Stored data:
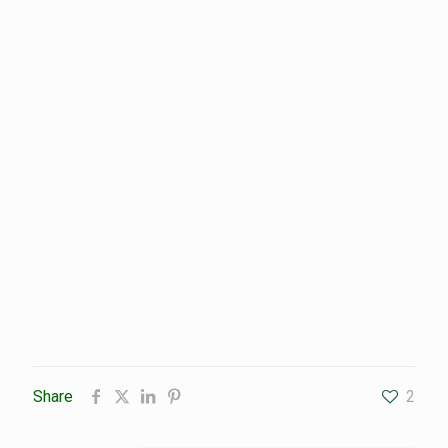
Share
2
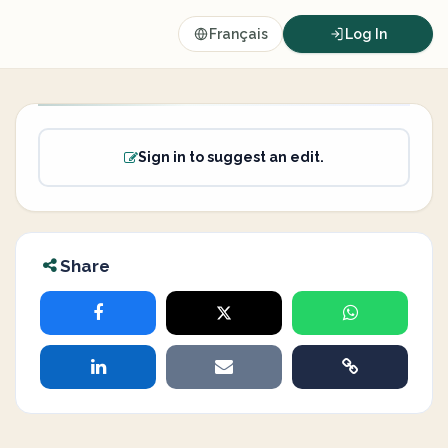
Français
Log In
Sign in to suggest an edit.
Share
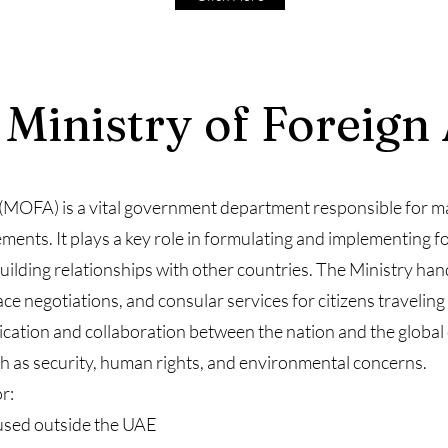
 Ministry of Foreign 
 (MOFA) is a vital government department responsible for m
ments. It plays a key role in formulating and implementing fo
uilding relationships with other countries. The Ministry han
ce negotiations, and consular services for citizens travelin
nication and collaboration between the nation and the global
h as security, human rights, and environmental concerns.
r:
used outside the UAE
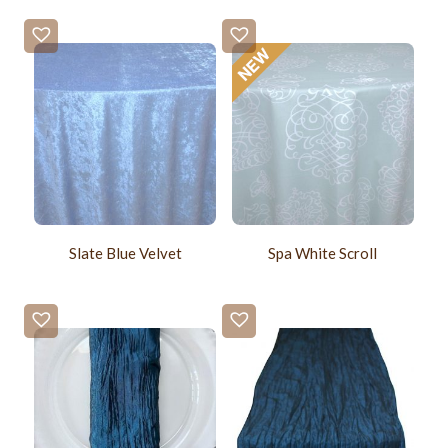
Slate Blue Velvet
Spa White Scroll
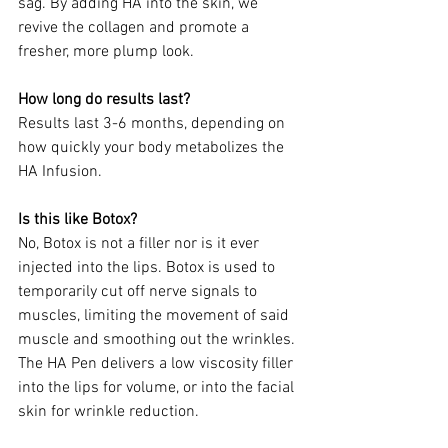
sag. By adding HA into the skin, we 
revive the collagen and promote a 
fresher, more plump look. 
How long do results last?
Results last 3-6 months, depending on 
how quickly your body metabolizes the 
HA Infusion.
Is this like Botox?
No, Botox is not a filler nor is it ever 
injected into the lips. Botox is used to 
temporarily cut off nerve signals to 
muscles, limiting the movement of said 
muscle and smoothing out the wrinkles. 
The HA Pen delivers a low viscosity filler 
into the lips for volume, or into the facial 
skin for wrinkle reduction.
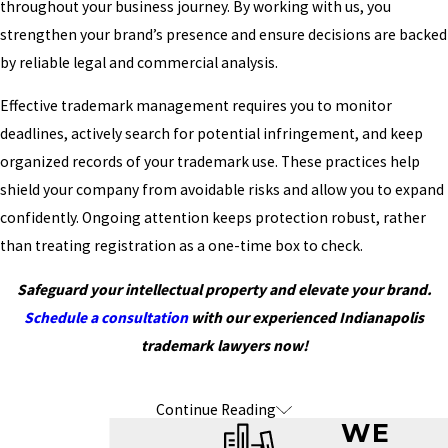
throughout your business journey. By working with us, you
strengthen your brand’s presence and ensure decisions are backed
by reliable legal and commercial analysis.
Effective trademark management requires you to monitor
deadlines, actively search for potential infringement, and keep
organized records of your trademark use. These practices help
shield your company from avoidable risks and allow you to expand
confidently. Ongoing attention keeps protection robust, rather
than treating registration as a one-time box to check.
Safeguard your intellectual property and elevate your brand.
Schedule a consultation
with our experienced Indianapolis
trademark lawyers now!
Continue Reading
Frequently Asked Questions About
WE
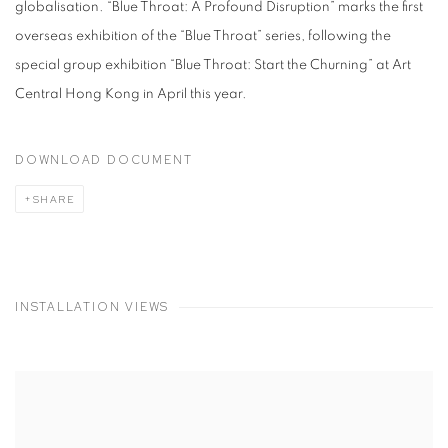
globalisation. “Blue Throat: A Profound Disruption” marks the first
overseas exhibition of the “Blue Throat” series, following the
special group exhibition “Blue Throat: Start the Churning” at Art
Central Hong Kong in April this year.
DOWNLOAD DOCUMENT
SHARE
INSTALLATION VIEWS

Required action: Copy out every entry above verbatim. Leave each picture out.

Task response:
Share
2
Français
Log In
Sign in to suggest an edit.
Share
 Ministry of Foreign 
 (MOFA) is a vital government department responsible for m
ments. It plays a key role in formulating and implementing fo
uilding relationships with other countries. The Ministry han
ce negotiations, and consular services for citizens travelin
nication and collaboration between the nation and the global
h as security, human rights, and environmental concerns.
r:
used outside the UAE
Slate Blue Velvet
Spa White Scroll
sag. By adding HA into the skin, we 
revive the collagen and promote a 
fresher, more plump look. 
How long do results last?
Results last 3-6 months, depending on 
how quickly your body metabolizes the 
HA Infusion.
Is this like Botox?
No, Botox is not a filler nor is it ever 
injected into the lips. Botox is used to 
temporarily cut off nerve signals to 
muscles, limiting the movement of said 
muscle and smoothing out the wrinkles. 
The HA Pen delivers a low viscosity filler 
into the lips for volume, or into the facial 
skin for wrinkle reduction.
throughout your business journey. By working with us, you
strengthen your brand’s presence and ensure decisions are backed
by reliable legal and commercial analysis.
Effective trademark management requires you to monitor
deadlines, actively search for potential infringement, and keep
organized records of your trademark use. These practices help
shield your company from avoidable risks and allow you to expand
confidently. Ongoing attention keeps protection robust, rather
than treating registration as a one-time box to check.
Safeguard your intellectual property and elevate your brand.
Schedule a consultation
with our experienced Indianapolis
trademark lawyers now!
Continue Reading
Frequently Asked Questions About
WE
globalisation. “Blue Throat: A Profound Disruption” marks the first
overseas exhibition of the “Blue Throat” series, following the
special group exhibition “Blue Throat: Start the Churning” at Art
Central Hong Kong in April this year.
DOWNLOAD DOCUMENT
SHARE
INSTALLATION VIEWS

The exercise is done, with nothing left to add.